The key is to look at your home as life partner and keep invigorating the relationship
It is evening, I have my doors open and the sounds of my neighborhood waft through the air. I hear my neighbors across the street talking with friends from their little porch atop their one car garage which has become their solution to socialize during the pandemic. Earlier in the day, I met my other neighbors’ three-week-old grandbaby as they were walking by, and I greeted three other neighbors on our daily safe-distance early evening walks. This coming Saturday the professional band of another neighbor will give a street concert.
These casual connections have kept me going over the seemingly endless last few months–the months of physical separation. Jane Jacobs, in her influential 1961 book The Death and Life of Great American Cities, argued that the most valuable quality of a city are these opportunities for casual encounters and connections. They build trust and resilience for difficult times. Research suggests that social isolation is a growing health risk among older adults with serious implications for diseases such as dementia, and that a more important mitigator than close friendships are these everyday, informal social contacts in our communities, from shop owners who recognize you to the neighbors from whom you’d ask to borrow an egg.
What enables us to stay in our communities longterm is the design and functionality of our homes. I am an architect and founded a learning community on aging, ‘At Home With Growing Older.’ My philosophy is that if one sees one’s home as a partner, no matter what this home is — a room or a house or a neighborhood — this partner can grow with us. We can adapt it to our needs to fit changing life circumstances. Here are some suggestions for how to approach this partnership.
First of all, whatever you do, think about your home as part of the larger community. That means that you want people of different abilities and ages to visit your home or even also share it with you. Intergenerational households are growing, not just because young adults are moving back home because of the pandemic. Putting up a rail on your stair can make a difference for somebody being able to visit or not.
Second, when you do actual construction work on your home, think long term. It is worth the extra investment to have a curbless shower and reinforce the wall for installation of a safety bar. Think about the views you have from the windows in your house and how to enhance them (views connect us to the world beyond and are one of the most beloved qualities of home mentioned by participants in our Aging 360 workshops). Think through how you could live in your home with a housemate and how maybe an additional sliding door or separate entry could provide privacy.

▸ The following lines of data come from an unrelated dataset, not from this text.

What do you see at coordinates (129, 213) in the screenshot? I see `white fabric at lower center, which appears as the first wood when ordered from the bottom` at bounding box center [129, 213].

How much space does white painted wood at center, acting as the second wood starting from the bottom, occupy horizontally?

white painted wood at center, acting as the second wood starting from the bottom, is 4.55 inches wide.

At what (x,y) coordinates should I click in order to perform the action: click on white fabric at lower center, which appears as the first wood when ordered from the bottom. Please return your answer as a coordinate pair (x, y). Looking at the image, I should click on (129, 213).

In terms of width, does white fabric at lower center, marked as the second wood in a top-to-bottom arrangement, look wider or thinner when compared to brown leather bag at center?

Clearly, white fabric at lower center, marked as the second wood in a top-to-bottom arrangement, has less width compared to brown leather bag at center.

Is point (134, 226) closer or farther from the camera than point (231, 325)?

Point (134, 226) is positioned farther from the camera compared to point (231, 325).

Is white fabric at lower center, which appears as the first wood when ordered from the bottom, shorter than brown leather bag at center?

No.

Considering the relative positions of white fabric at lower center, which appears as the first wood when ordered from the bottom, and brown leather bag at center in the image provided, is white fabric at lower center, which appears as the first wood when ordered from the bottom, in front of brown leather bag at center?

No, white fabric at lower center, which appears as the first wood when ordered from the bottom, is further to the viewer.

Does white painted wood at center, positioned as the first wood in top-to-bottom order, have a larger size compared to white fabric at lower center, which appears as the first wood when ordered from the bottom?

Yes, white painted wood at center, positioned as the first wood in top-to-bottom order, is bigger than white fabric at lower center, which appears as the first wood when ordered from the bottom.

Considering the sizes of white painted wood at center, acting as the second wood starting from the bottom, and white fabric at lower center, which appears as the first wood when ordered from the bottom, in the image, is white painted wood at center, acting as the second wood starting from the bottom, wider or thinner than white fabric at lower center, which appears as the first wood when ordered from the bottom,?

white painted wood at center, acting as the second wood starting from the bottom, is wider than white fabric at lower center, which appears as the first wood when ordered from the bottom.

Third, many changes are inexpensive, you can do them yourself or with the help of a handyperson. You don’t need the latest stove or faucet to cook healthy meals. You might take off your upper cabinets all together or replace them with some open shelves so you see what you need daily and get motivated to cook. You might put drawers into your lower cabinets so you do not have to crawl into the outer reaches and therefore rather avoid this journey. Maybe you also start to cherish your old bread board and pull up a stool to chop instead of standing when you’re tired.
Fourth, I believe that playfulness and delight need to be part of most everything we do, especially if it has something to do with getting older and the fears connected to it. In general it is much more fun to plan ahead than act in crisis mode. If you decide to put up a handrail, pay attention to the material and what you like to touch – maybe you put up a piece of driftwood you found instead of a rail from the hardware store or maybe you just paint the rail in a color that brings you joy. What about thinking about all the gadgets that have been designed for extreme sports such as climbing? Putting up a colorful climbing grip in your shower is a good place to start.
Lastly, doing 20, 30, 50 percent is better than nothing. Most of us do not live on one floor or have level entryways. Uncertainties remain for all of us as we grow older but we can all coax our homes into being better partners.
My big move, years ago, was to turn my front yard into a ‘Plaza’. I leveled the area around our old palm tree and put some gravel down, then came a dining table and a bench. One of my neighbors ‘booked’ it for his daughter’s graduation dinner because it was level and accessible for his mom. During Covid, this is where we have planned and impromptu outdoor dinners with disbursed seating.
My next moves are very small – a handy neighbor is coming this week to fix my handshower. He is also going to take down my upper kitchen cabinets and build an old fashioned California Cooler (a cabinet with a screened vent to the outside) so I can keep veggies outside the fridge. Lastly he will put a second handrail on my front stairs.
I love my neighborhood. And a relationship takes work, after all.
Susanne Stadler is an Architect and co-founder of the nonprofit organization At Home With Growing Older. She is passionate about designing environments for people of all ages and abilities. She is an Encore public voices fellow with The OpEd Project.